Rabu siang kemarin aku bertemu dengan seorang kawan SMU di gramedia Mall Ratu Indah , dia seorang alumni psikologi di perguruan tinggi negeri di Makassar. Konsentrasi ilmunya memang lebih kepada psikologi remaja, tapi diam-diam dia mencoba membaca karakterku dengan pertanyaan-pertanyaan sederhana yang tidak aku sadari. Dia mengambil kesimpulan bahwa aku ini orangnya gampang tertawa, tapi berselang beberapa menit kemudian aku bisa saja tiba-tiba marah, dia juga memvonis aku sebagai seorang yang pencemburu dan suka berganti pasangan. Pikirku, dari mana dia mendapatkan konsep ini, mungkin dari pertanyaan “apakah aku lebih suka bentuk bangun yang memiliki banyak sudut atau yg melingkar?”, atau dari pertanyaan “apakah aku lebih menyukai film komedi atau drama percintaan?”. Entahlah, logikaku tidak sampai ke sana.

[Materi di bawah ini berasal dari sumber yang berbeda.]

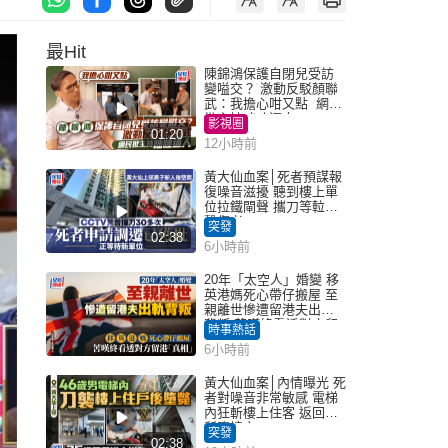
最Hit
陳錦鴻保護自閉兒受訪
變嗌交？ 激動反駁顏聯
武：我擔心咁又點 網民
批主持咄咄逼人
影視圈
01:20
12小時前
黃大仙血案│死者預謀報
復噪音滋擾 聽到樓上單
位拉鐵閘聲 攜刀等𨋢伏
擊傷者
突發
02:38
6小時前
20年「太空人」婚變 移
英港媽死心帶仔搬屋 至
親離世慘遭留港夫出軌
背叛 苦嘆終看透對方留
時事熱話
港「真相」｜Juicy叮
6小時前
黃大仙血案│內情曝光 死
者對噪音非常敏感 電梯
內狂斬樓上住客 返回住
所墮樓亡
突發
02:38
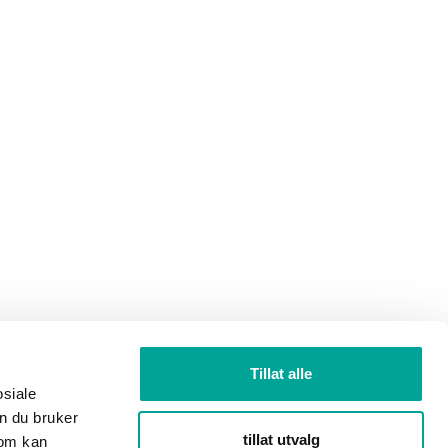
Tillat alle
osiale
n du bruker
tillat utvalg
som kan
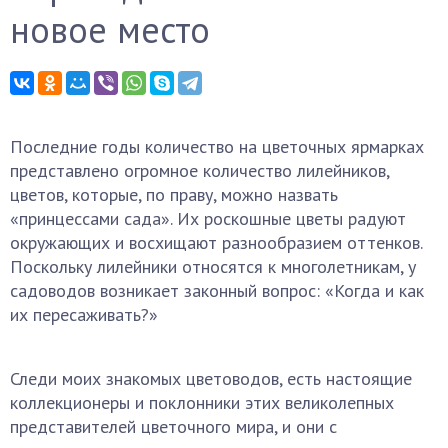
новое место
Последние годы количество на цветочных ярмарках
представлено огромное количество лилейников,
цветов, которые, по праву, можно назвать
«принцессами сада». Их роскошные цветы радуют
окружающих и восхищают разнообразием оттенков.
Поскольку лилейники относятся к многолетникам, у
садоводов возникает законный вопрос: «Когда и как
их пересаживать?»
Следи моих знакомых цветоводов, есть настоящие
коллекционеры и поклонники этих великолепных
представителей цветочного мира, и они с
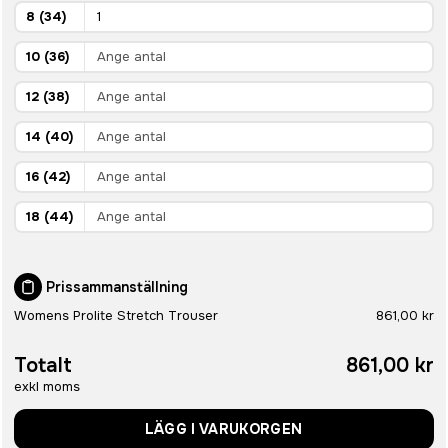
8 (34)
10 (36)
12 (38)
14 (40)
16 (42)
18 (44)
Prissammanställning
Womens Prolite Stretch Trouser
861,00 kr
Totalt
861,00 kr
exkl moms
LÄGG I VARUKORGEN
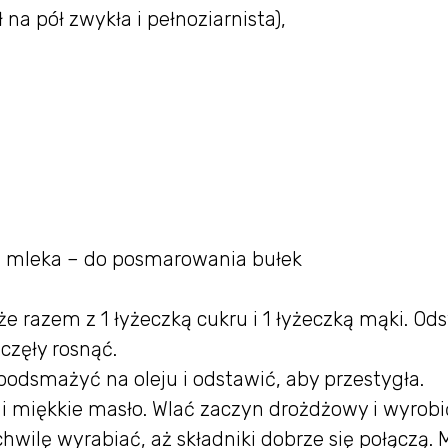
 na pół zwykła i pełnoziarnista),
ką mleka – do posmarowania bułek
e razem z 1 łyżeczką cukru i 1 łyżeczką mąki. Od
częły rosnąć.
odsmażyć na oleju i odstawić, aby przestygła.
 i miękkie masło. Wlać zaczyn drożdżowy i wyrobi
chwilę wyrabiać, aż składniki dobrze się połączą. 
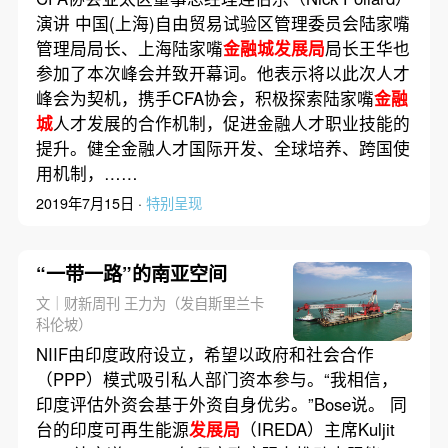
演讲 中国(上海)自由贸易试验区管理委员会陆家嘴
管理局局长、上海陆家嘴
金融城发展局
局长王华也
参加了本次峰会并致开幕词。他表示将以此次人才
峰会为契机，携手CFA协会，积极探索陆家嘴
金融
城
人才发展的合作机制，促进金融人才职业技能的
提升。健全金融人才国际开发、全球培养、跨国使
用机制，……
2019年7月15日 ·
特别呈现
“一带一路”的南亚空间
文｜财新周刊 王力为（发自斯里兰卡
科伦坡）
NIIF由印度政府设立，希望以政府和社会合作
（PPP）模式吸引私人部门资本参与。“我相信，
印度评估外资会基于外资自身优劣。”Bose说。 同
台的印度可再生能源
发展局
（IREDA）主席Kuljit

Aku merasa penilaiannya tentangku tidak sejalan dengan diriku yang sekarang. Pekerjaanku yang sering berinteraksi dengan banyak orang meskipun via telepon menuntut aku untuk tidak boleh marah, orang-orang yang ada di balik telepon ini adalah orang-orang yang komplain dan marah, aku tidak boleh menjawab aksi marah-marah itu dengan reaksi kemarahan pula. Memang terkadang aku merasa jengkel mendengar keluhan yang hampir sama setiap harinya, tapi aku tidak pernah mengekspresikannya dalam bahasa-bahasa yang tidak sopan, apalagi marah-marah. Dan satu lagi, kurang lebih 4 tahun belakangan ini aku tidak pacaran lagi. Jadi aku hampir lupa cemburu itu seperti apa dan bagaimana. Lalu bagaimana dengan suka berganti pasangan? Kalian tahulah jawabnya, pacaran enggak, nikah dua bulan lagi. Tidak mungkin aku bisa mengganti sesuatu yang tidak aku miliki sebelumnya.

Tapi aku menjawab penilaian itu dengan senyum, perlawanan ide itu tertinggal di kepalaku dan aku cegah untuk keluar dari otakku. Penilaian itu aku anggap sebagai satu masukan baru untuk mengenal diriku sendiri lebih jauh dari sudut pandang orang lain. Sambil berjalan di pelataran parkiran Mall aku sempat bertanya “apakah karakter seseorang bisa diubah?”. Dia hanya menjawab “tentu saja, rajin-rajinlah berpuasa”.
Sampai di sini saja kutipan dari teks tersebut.